◆ About this exercise
An exact transcription of all the records below is required, without any images.

◆ Entries provided
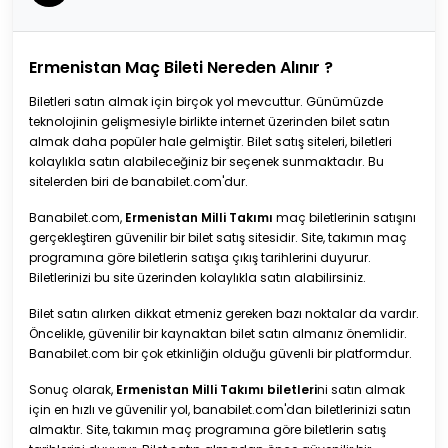
Ermenistan Maç Bileti Nereden Alınır ?
Biletleri satın almak için birçok yol mevcuttur. Günümüzde
teknolojinin gelişmesiyle birlikte internet üzerinden bilet satın
almak daha popüler hale gelmiştir. Bilet satış siteleri, biletleri
kolaylıkla satın alabileceğiniz bir seçenek sunmaktadır. Bu
sitelerden biri de banabilet.com'dur.
Banabilet.com,
Ermenistan Milli Takımı
maç biletlerinin satışını
gerçekleştiren güvenilir bir bilet satış sitesidir. Site, takımın maç
programına göre biletlerin satışa çıkış tarihlerini duyurur.
Biletlerinizi bu site üzerinden kolaylıkla satın alabilirsiniz.
Bilet satın alırken dikkat etmeniz gereken bazı noktalar da vardır.
Öncelikle, güvenilir bir kaynaktan bilet satın almanız önemlidir.
Banabilet.com bir çok etkinliğin olduğu güvenli bir platformdur.
Sonuç olarak,
Ermenistan Milli Takımı biletleri
ni satın almak
için en hızlı ve güvenilir yol, banabilet.com'dan biletlerinizi satın
almaktır. Site, takımın maç programına göre biletlerin satış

◆ Response below
Ermenistan Maç Bileti Nereden Alınır ?
Biletleri satın almak için birçok yol mevcuttur. Günümüzde
teknolojinin gelişmesiyle birlikte internet üzerinden bilet satın
almak daha popüler hale gelmiştir. Bilet satış siteleri, biletleri
kolaylıkla satın alabileceğiniz bir seçenek sunmaktadır. Bu
sitelerden biri de banabilet.com'dur.
Banabilet.com,
Ermenistan Milli Takımı
maç biletlerinin satışını
gerçekleştiren güvenilir bir bilet satış sitesidir. Site, takımın maç
programına göre biletlerin satışa çıkış tarihlerini duyurur.
Biletlerinizi bu site üzerinden kolaylıkla satın alabilirsiniz.
Bilet satın alırken dikkat etmeniz gereken bazı noktalar da vardır.
Öncelikle, güvenilir bir kaynaktan bilet satın almanız önemlidir.
Banabilet.com bir çok etkinliğin olduğu güvenli bir platformdur.
Sonuç olarak,
Ermenistan Milli Takımı biletleri
ni satın almak
için en hızlı ve güvenilir yol, banabilet.com'dan biletlerinizi satın
almaktır. Site, takımın maç programına göre biletlerin satış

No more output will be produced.